Una de las características más llamativas de este terminal y de la que menos se está hablando es la incorporación oficial del denominado Modo Océano.
Esta funcionalidad, que ahora se pone a disposición de los usuarios generales a través de la aplicación Expert RAW, supone una mejora significativa en la capacidad de los teléfonos inteligentes para capturar imágenes debajo de la superficie del agua con una fidelidad nunca antes vista en el sector comercial.
El origen del Modo Océano se remonta a una colaboración entre el fabricante coreano y diversas comunidades dedicadas a la protección y restauración de los arrecifes de coral en regiones como Fiji, Indonesia y Estados Unidos.

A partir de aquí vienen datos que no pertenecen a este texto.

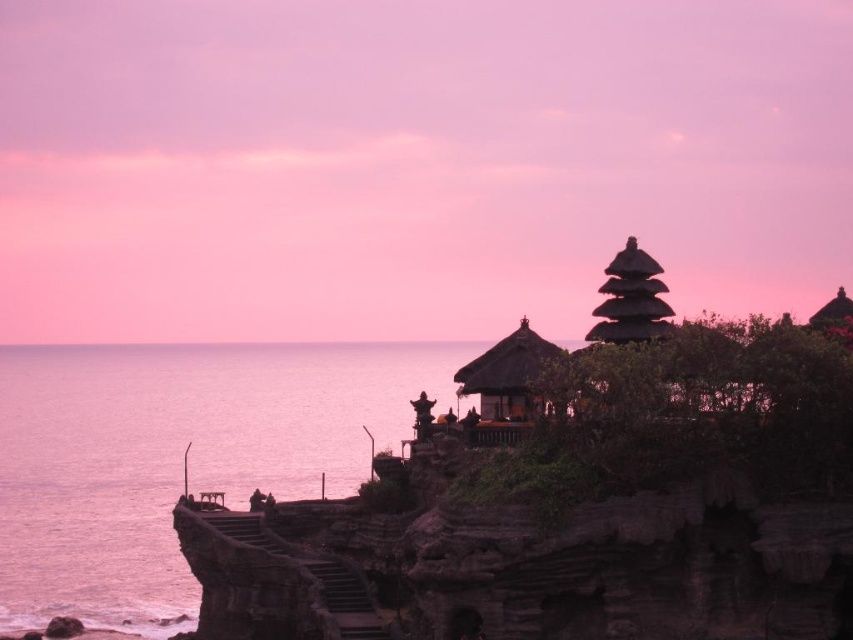 Question: Does wooden thatched roof gazebo at center have a larger size compared to matte brown pagoda at upper right?

Choices:
 (A) yes
 (B) no

Answer: (A)

Question: Which of the following is the farthest from the observer?

Choices:
 (A) matte brown pagoda at upper right
 (B) wooden thatched roof gazebo at center
 (C) transparent water at left

Answer: (A)

Question: Which point is farther to the camera?

Choices:
 (A) wooden thatched roof gazebo at center
 (B) matte brown pagoda at upper right

Answer: (B)

Question: Can you confirm if transparent water at left is positioned to the left of matte brown pagoda at upper right?

Choices:
 (A) no
 (B) yes

Answer: (B)

Question: Estimate the real-world distances between objects in this image. Which object is closer to the transparent water at left?

Choices:
 (A) wooden thatched roof gazebo at center
 (B) matte brown pagoda at upper right

Answer: (A)

Question: Can you confirm if transparent water at left is positioned below matte brown pagoda at upper right?

Choices:
 (A) no
 (B) yes

Answer: (B)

Durante los últimos dos años, estas organizaciones utilizaron versiones experimentales de este software en el modelo Galaxy S24 Ultra para documentar el estado del fondo marino y crear modelos tridimensionales precisos de las estructuras coralinas.

Modo océano
El Androide Libre
El éxito de estas misiones de conservación ha servido como base fundamental para que la compañía decida finalmente abrir esta tecnología al público masivo, permitiendo que cualquier entusiasta de la naturaleza pueda obtener resultados visuales de gran calidad en entornos acuáticos.
Desde el punto de vista técnico, el Modo Océano no es simplemente un filtro de color, sino un algoritmo avanzado diseñado para combatir los problemas físicos que ocurren cuando la luz viaja a través del agua.

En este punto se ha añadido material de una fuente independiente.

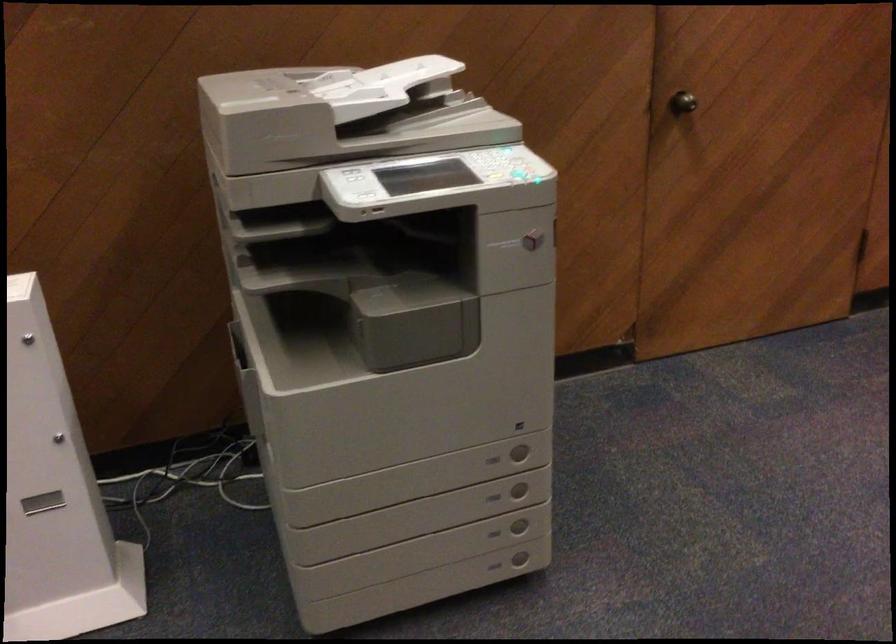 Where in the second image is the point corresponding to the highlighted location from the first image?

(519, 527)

Es bien sabido que el agua actúa como un medio que absorbe de manera desigual las longitudes de onda de la luz, eliminando primero los tonos rojos y dejando una dominante azulada o verdosa que suele arruinar las fotografías.
Además, la densidad del líquido genera efectos de refracción y distorsiones que hacen que los objetos no se vean con la nitidez adecuada.

Modo océano
Modo océano
El nuevo algoritmo implementado en el Galaxy S26 Ultra analiza la escena en tiempo real para corregir estas desviaciones cromáticas y eliminar las aberraciones ópticas, logrando que los colores se perciban naturales y que los detalles de la fauna y flora marina mantengan su integridad visual.
Eso sí, aunque el Galaxy S26 Ultra cuenta con una certificación IP68 que le otorga resistencia al polvo y al agua dulce en condiciones controladas de profundidad y tiempo, esto no lo convierte en un equipo diseñado específicamente para el buceo autónomo o la inmersión en mar abierto sin protección.
La salinidad del océano y los componentes químicos presentes en el agua pueden ser extremadamente agresivos para los sellos de goma, los adhesivos internos y los puertos de carga del terminal.
Por ello, es necesario que cualquier persona que desee experimentar con el Modo Océano en aguas saladas utilice carcasas estancas diseñadas para eso.